### Data for processing
=-=-=-=-=
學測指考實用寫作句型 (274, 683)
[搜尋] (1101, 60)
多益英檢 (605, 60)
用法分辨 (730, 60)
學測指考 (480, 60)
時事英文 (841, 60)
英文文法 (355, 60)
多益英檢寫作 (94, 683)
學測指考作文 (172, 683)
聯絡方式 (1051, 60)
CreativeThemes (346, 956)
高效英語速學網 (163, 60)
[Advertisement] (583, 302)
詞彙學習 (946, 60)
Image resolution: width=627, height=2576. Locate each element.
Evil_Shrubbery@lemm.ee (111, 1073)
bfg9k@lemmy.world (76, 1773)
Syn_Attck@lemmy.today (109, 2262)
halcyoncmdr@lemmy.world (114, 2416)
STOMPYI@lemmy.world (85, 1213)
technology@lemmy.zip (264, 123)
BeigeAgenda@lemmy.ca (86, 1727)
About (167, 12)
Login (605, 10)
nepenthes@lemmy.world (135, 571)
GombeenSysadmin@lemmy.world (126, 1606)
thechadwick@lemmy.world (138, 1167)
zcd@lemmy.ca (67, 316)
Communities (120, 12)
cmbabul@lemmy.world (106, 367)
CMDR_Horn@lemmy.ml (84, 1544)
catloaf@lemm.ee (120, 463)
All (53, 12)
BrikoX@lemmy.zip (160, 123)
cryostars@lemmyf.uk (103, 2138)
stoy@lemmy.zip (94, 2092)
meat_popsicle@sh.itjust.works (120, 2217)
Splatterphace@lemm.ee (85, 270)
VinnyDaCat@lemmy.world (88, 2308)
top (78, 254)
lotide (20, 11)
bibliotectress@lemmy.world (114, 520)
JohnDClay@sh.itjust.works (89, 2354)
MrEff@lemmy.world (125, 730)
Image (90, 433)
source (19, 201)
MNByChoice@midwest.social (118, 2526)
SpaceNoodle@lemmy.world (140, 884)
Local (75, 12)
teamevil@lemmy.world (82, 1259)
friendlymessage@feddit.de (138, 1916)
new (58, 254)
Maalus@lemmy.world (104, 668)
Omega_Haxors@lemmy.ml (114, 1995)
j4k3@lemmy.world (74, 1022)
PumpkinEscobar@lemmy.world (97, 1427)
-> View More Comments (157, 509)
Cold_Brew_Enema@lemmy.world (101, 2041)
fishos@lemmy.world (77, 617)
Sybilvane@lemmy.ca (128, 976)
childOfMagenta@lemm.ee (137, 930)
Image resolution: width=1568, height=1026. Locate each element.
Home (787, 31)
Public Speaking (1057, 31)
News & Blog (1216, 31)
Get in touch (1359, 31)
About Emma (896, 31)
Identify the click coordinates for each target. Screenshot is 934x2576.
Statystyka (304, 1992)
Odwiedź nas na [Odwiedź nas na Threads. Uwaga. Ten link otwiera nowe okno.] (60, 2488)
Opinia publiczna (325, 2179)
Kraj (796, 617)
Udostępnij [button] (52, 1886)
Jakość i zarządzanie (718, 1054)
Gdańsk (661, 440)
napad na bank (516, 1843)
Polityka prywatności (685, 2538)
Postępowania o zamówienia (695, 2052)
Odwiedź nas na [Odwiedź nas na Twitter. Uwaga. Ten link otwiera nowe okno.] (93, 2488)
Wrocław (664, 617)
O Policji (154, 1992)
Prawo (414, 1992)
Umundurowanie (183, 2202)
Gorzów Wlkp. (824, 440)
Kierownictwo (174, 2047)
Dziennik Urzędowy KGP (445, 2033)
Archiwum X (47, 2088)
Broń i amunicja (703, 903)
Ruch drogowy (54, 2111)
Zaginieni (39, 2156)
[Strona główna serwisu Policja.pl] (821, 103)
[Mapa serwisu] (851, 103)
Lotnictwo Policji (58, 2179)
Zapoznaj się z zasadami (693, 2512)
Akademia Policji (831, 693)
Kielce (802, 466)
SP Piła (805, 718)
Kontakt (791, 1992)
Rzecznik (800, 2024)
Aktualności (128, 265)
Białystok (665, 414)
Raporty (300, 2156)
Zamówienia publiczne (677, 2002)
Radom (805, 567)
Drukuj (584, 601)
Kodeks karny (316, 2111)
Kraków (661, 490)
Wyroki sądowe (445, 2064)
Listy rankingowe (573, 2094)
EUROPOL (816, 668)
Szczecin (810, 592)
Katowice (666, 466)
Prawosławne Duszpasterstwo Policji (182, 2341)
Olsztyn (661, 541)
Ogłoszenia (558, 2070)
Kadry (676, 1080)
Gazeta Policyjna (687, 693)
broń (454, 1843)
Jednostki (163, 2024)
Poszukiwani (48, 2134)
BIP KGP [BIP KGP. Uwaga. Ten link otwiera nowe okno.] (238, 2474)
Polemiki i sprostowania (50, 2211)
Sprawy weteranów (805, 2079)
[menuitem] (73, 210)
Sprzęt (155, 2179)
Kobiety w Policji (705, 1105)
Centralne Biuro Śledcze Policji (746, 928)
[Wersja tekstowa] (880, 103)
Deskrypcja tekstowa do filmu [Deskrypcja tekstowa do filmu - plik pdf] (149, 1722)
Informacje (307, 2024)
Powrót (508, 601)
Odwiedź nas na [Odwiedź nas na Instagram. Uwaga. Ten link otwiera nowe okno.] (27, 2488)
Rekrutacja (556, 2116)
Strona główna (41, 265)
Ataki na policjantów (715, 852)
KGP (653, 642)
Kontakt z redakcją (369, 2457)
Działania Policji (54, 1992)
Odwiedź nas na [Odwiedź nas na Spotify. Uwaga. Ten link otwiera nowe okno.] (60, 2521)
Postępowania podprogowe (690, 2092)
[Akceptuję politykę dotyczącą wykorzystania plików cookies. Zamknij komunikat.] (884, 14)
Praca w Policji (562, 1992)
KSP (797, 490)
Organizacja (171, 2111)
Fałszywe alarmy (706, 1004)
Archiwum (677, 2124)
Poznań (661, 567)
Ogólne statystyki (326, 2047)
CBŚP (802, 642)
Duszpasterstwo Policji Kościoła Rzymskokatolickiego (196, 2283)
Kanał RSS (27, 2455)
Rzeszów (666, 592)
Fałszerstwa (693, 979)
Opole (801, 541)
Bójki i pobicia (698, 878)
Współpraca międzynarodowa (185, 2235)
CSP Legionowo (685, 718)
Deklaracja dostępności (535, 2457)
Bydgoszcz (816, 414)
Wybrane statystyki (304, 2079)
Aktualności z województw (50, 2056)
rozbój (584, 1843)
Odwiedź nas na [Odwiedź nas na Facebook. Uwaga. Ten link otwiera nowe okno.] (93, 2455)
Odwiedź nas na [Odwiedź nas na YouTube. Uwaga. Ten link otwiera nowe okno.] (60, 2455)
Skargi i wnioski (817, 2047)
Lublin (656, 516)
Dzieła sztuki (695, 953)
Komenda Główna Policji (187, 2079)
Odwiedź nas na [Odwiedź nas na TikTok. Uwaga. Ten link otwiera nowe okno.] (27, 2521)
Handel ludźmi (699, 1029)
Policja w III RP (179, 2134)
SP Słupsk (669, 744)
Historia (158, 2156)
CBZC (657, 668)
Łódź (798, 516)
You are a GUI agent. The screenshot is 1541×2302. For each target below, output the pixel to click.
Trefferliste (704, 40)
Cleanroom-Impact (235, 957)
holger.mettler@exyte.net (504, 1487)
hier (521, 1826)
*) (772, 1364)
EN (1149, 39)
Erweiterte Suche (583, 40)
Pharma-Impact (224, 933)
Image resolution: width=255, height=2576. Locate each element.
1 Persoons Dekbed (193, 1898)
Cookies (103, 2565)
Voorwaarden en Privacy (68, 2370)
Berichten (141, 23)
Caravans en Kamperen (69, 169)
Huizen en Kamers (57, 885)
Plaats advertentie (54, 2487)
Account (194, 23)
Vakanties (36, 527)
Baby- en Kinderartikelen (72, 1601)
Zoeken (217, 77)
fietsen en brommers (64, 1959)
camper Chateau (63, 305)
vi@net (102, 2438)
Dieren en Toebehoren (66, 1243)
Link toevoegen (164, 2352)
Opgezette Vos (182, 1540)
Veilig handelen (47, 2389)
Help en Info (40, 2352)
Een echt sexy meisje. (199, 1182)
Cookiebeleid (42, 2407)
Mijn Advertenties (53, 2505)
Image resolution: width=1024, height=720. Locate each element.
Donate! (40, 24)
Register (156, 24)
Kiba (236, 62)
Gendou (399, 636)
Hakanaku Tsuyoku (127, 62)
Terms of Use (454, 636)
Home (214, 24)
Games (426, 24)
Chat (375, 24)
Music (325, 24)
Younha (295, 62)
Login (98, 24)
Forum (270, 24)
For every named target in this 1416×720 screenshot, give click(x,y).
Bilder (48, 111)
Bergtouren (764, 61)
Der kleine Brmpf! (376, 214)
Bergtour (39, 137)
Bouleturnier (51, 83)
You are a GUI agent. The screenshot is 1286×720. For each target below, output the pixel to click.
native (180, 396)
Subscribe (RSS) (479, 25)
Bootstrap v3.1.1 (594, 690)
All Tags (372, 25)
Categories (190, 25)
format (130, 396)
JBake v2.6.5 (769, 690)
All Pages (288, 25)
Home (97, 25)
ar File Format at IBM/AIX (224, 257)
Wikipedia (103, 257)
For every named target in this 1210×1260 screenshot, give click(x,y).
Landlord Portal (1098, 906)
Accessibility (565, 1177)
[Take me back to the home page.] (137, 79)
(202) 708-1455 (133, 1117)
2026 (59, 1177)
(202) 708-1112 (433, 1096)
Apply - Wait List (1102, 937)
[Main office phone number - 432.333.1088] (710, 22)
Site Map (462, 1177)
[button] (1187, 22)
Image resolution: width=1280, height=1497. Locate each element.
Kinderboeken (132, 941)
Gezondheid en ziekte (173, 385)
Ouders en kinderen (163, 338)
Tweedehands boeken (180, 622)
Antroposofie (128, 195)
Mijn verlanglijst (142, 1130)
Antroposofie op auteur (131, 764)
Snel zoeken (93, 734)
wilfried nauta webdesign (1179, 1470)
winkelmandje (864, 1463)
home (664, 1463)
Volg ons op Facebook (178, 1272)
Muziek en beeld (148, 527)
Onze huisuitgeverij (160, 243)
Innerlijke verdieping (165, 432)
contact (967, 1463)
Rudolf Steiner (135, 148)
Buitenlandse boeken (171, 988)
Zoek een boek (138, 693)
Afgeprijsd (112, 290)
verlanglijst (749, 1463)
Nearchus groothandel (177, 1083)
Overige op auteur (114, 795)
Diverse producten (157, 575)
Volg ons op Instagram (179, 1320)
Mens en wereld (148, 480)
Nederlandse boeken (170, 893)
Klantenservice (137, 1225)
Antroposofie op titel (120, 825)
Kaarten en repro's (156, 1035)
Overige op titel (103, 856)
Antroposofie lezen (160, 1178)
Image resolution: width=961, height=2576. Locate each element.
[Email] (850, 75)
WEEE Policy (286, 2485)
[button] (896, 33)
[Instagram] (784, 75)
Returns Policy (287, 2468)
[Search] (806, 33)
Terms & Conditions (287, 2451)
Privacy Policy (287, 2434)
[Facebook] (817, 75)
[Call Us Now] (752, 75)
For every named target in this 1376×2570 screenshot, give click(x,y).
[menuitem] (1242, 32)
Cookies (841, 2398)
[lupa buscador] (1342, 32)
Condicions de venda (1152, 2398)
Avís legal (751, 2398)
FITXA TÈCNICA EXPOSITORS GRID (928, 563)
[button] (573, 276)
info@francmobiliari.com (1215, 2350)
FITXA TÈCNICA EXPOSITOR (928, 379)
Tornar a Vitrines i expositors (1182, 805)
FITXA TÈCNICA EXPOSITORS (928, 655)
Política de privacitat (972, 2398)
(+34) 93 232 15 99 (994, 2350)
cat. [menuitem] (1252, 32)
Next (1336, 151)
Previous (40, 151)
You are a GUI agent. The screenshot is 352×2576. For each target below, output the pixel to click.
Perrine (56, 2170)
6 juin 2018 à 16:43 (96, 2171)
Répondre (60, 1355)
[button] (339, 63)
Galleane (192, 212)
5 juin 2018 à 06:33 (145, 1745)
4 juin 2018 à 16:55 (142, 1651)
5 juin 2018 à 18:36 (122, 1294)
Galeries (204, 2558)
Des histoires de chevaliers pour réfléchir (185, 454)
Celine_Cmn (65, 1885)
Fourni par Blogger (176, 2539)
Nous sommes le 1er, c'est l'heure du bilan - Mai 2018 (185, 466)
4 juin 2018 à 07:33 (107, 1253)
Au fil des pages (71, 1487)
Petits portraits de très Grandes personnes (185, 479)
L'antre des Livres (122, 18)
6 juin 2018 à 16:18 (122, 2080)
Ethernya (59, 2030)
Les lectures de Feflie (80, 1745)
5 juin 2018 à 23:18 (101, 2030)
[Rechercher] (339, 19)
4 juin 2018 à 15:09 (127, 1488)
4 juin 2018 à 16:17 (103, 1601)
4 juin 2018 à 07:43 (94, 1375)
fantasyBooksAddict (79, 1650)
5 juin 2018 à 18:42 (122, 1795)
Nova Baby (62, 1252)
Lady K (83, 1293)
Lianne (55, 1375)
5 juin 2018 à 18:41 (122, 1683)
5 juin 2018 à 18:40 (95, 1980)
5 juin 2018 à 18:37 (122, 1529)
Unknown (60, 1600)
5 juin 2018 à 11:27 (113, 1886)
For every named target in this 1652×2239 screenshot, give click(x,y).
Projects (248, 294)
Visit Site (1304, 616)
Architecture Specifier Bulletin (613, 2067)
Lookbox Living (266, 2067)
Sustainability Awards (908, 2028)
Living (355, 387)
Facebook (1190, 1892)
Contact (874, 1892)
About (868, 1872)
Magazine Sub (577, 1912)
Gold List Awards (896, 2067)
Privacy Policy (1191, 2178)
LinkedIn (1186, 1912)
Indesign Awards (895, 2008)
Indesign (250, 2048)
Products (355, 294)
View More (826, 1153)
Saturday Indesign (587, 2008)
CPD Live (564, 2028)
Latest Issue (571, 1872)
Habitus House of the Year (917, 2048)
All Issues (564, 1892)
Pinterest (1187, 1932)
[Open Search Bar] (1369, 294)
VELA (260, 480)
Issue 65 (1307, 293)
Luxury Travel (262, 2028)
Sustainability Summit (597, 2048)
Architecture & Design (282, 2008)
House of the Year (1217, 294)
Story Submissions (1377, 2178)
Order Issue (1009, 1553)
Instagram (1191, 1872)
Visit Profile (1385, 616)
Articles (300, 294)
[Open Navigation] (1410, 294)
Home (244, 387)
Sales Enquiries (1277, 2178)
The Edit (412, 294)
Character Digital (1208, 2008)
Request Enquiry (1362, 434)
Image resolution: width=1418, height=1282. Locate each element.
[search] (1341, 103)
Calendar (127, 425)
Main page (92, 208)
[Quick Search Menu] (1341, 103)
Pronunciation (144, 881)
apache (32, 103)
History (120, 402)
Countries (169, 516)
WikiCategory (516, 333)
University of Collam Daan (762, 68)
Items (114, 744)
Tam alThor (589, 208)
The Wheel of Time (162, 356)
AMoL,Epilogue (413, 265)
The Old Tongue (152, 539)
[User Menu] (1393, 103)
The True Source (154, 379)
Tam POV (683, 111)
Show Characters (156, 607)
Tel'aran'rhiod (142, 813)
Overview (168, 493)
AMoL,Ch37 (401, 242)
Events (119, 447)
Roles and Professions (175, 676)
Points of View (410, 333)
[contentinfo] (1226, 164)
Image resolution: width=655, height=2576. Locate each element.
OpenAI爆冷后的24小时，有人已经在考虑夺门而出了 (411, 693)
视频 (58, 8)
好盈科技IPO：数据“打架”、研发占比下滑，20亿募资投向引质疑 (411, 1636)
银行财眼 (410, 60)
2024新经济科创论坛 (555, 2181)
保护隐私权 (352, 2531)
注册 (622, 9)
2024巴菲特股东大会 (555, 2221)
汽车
=-=-=-=-=
### Problem description
Retype every line of the listing, word for word, from its opening line to the line that holds "fishos@lemmy.world (77, 617)", and include that last line too.

### Task output
學測指考實用寫作句型 (274, 683)
[搜尋] (1101, 60)
多益英檢 (605, 60)
用法分辨 (730, 60)
學測指考 (480, 60)
時事英文 (841, 60)
英文文法 (355, 60)
多益英檢寫作 (94, 683)
學測指考作文 (172, 683)
聯絡方式 (1051, 60)
CreativeThemes (346, 956)
高效英語速學網 (163, 60)
[Advertisement] (583, 302)
詞彙學習 (946, 60)
Image resolution: width=627, height=2576. Locate each element.
Evil_Shrubbery@lemm.ee (111, 1073)
bfg9k@lemmy.world (76, 1773)
Syn_Attck@lemmy.today (109, 2262)
halcyoncmdr@lemmy.world (114, 2416)
STOMPYI@lemmy.world (85, 1213)
technology@lemmy.zip (264, 123)
BeigeAgenda@lemmy.ca (86, 1727)
About (167, 12)
Login (605, 10)
nepenthes@lemmy.world (135, 571)
GombeenSysadmin@lemmy.world (126, 1606)
thechadwick@lemmy.world (138, 1167)
zcd@lemmy.ca (67, 316)
Communities (120, 12)
cmbabul@lemmy.world (106, 367)
CMDR_Horn@lemmy.ml (84, 1544)
catloaf@lemm.ee (120, 463)
All (53, 12)
BrikoX@lemmy.zip (160, 123)
cryostars@lemmyf.uk (103, 2138)
stoy@lemmy.zip (94, 2092)
meat_popsicle@sh.itjust.works (120, 2217)
Splatterphace@lemm.ee (85, 270)
VinnyDaCat@lemmy.world (88, 2308)
top (78, 254)
lotide (20, 11)
bibliotectress@lemmy.world (114, 520)
JohnDClay@sh.itjust.works (89, 2354)
MrEff@lemmy.world (125, 730)
Image (90, 433)
source (19, 201)
MNByChoice@midwest.social (118, 2526)
SpaceNoodle@lemmy.world (140, 884)
Local (75, 12)
teamevil@lemmy.world (82, 1259)
friendlymessage@feddit.de (138, 1916)
new (58, 254)
Maalus@lemmy.world (104, 668)
Omega_Haxors@lemmy.ml (114, 1995)
j4k3@lemmy.world (74, 1022)
PumpkinEscobar@lemmy.world (97, 1427)
-> View More Comments (157, 509)
Cold_Brew_Enema@lemmy.world (101, 2041)
fishos@lemmy.world (77, 617)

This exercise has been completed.